6.7 Using GPU for Neighborhood Sampling

DGL since 0.7 has been supporting GPU-based neighborhood sampling, which has a significant speed advantage over CPU-based neighborhood sampling. If you estimate that your graph and its features can fit onto GPU and your model does not take a lot of GPU memory, then it is best to put the GPU into memory and use GPU-based neighbor sampling.

For example, OGB Products has 2.4M nodes and 61M edges, each node having 100-dimensional features. The node feature themselves take less than 1GB memory, and the graph also takes less than 1GB since the memory consumption of a graph depends on the number of edges. Therefore it is entirely possible to fit the whole graph onto GPU.

Note

This feature is experimental and a work-in-progress. Please stay tuned for further updates.

Using GPU-based neighborhood sampling in DGL data loaders

One can use GPU-based neighborhood sampling with DGL data loaders via

  • Putting the graph onto GPU.

  • Set num_workers argument to 0, because CUDA does not allow multiple processes accessing the same context.
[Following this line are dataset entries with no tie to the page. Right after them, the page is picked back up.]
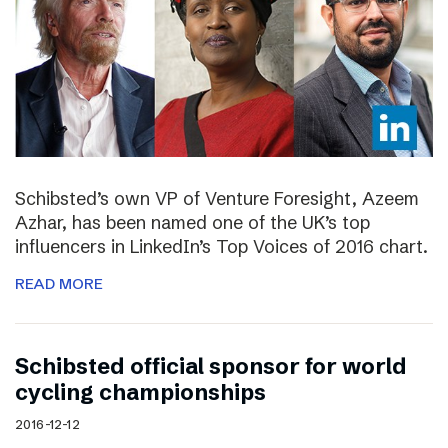
Schibsted’s own VP of Venture Foresight, Azeem
Azhar, has been named one of the UK’s top
influencers in LinkedIn’s Top Voices of 2016 chart.
READ MORE
Schibsted official sponsor for world
cycling championships
2016-12-12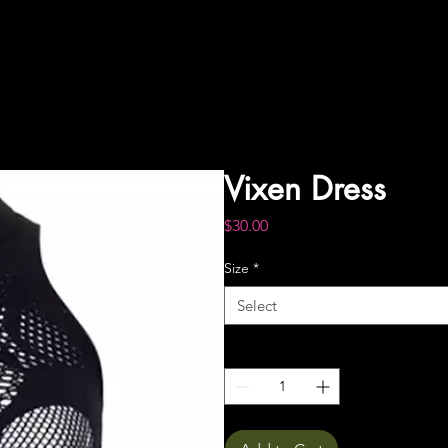
Vixen Dress
Price
$30.00
Size
*
Select
Quantity
*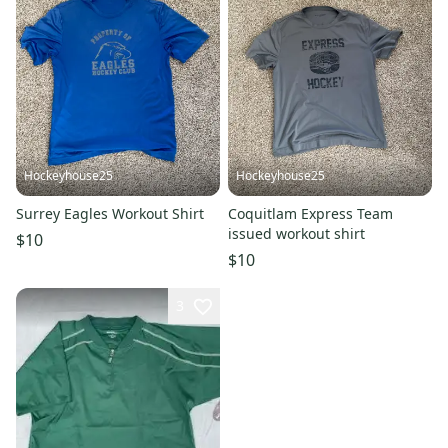
Hockeyhouse25
Hockeyhouse25
Surrey Eagles Workout Shirt
Coquitlam Express Team
issued workout shirt
$10
$10
3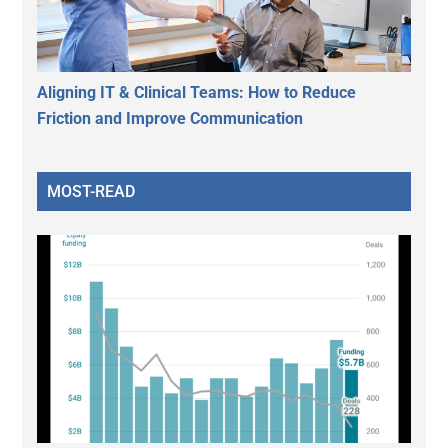
Aligning IT & Clinical Teams: How to Reduce
Friction and Improve Communication
MOST-READ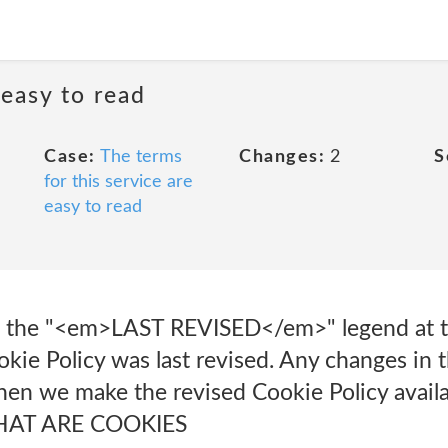
 easy to read
Case:
The terms
Changes:
2
S
for this service are
easy to read
at the "<em>LAST REVISED</em>" legend at th
kie Policy was last revised. Any changes in t
en we make the revised Cookie Policy availa
 WHAT ARE COOKIES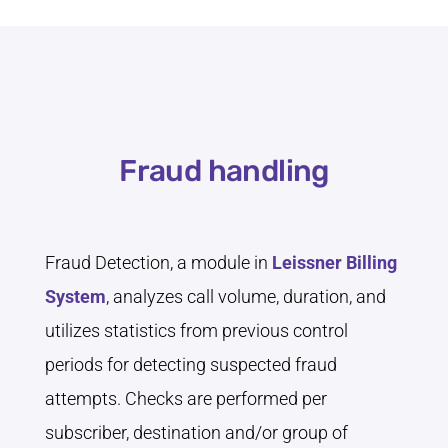
Fraud handling
Fraud Detection, a module in
Leissner Billing
System
, analyzes call volume, duration, and
utilizes statistics from previous control
periods for detecting suspected fraud
attempts. Checks are performed per
subscriber, destination and/or group of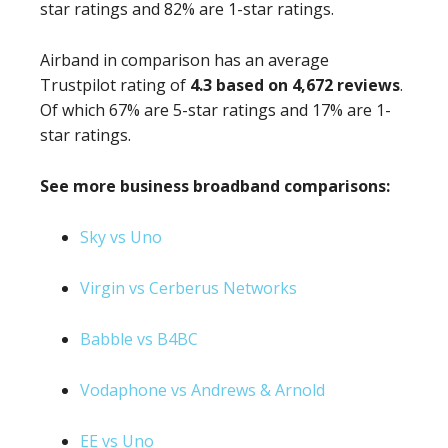
star ratings and 82% are 1-star ratings.
Airband in comparison has an average
Trustpilot rating of
4.3 based on 4,672 reviews
.
Of which 67% are 5-star ratings and 17% are 1-
star ratings.
See more business broadband comparisons:
Sky vs Uno
Virgin vs Cerberus Networks
Babble vs B4BC
Vodaphone vs Andrews & Arnold
EE vs Uno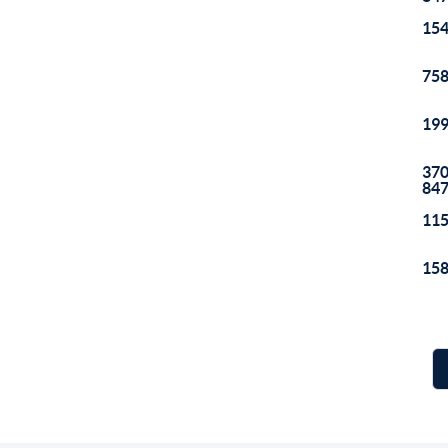
154
758
199
370
84
115
158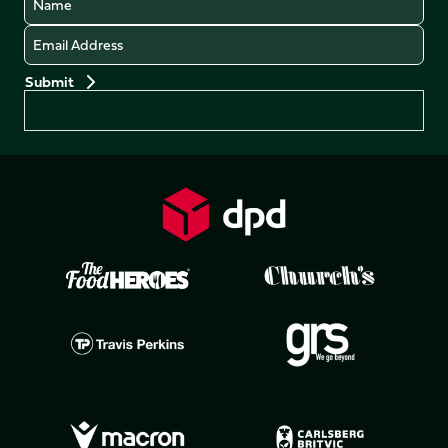
Email
Preferences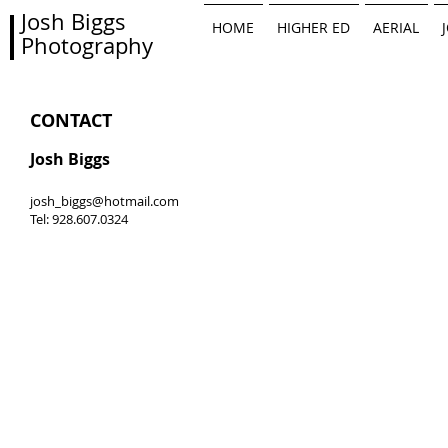
Josh Biggs
HOME
HIGHER ED
AERIAL
Photography
CONTACT
Josh Biggs
josh_biggs@hotmail.com
Tel: 928.607.0324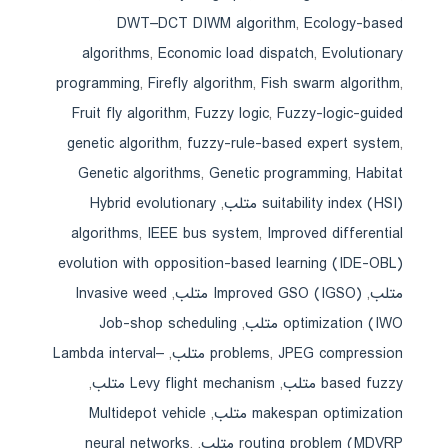
DWT–DCT DIWM algorithm
,
Ecology-based
algorithms
,
Economic load dispatch
,
Evolutionary
programming
,
Firefly algorithm
,
Fish swarm algorithm
,
Fruit fly algorithm
,
Fuzzy logic
,
Fuzzy-logic-guided
genetic algorithm
,
fuzzy-rule-based expert system
,
Genetic algorithms
,
Genetic programming
,
Habitat
Hybrid evolutionary
,
suitability index (HSI) متلب
algorithms
,
IEEE bus system
,
Improved differential
evolution with opposition-based learning (IDE-OBL)
Invasive weed
,
Improved GSO (IGSO) متلب
,
متلب
Job-shop scheduling
,
optimization (IWO متلب
Lambda interval–
,
problems
,
JPEG compression متلب
,
Levy flight mechanism متلب
,
based fuzzy متلب
Multidepot vehicle
,
makespan optimization متلب
neural networks
,
,
routing problem (MDVRP متلب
  • Set device argument to a GPU device.

All the other arguments for the NodeDataLoader can be the same as the other user guides and tutorials.

g = g.to('cuda:0')
dataloader = dgl.dataloading.NodeDataLoader(
    g,                                # The graph must be on GPU.
    train_nid,
    sampler,
    device=torch.device('cuda:0'),    # The device argument must be GPU.
    num_workers=0,                    # Number of workers must be 0.
    batch_size=1000,
    drop_last=False,
    shuffle=True)

GPU-based neighbor sampling also works for custom neighborhood samplers as long as (1) your sampler is subclassed from BlockSampler, and (2) your sampler entirely works on GPU.

Note

Currently EdgeDataLoader and heterogeneous graphs are not supported.

Using GPU-based neighbor sampling with DGL functions

The following sampling functions support operating on GPU:

Besides the functions above, dgl.to_block() can also run on GPU.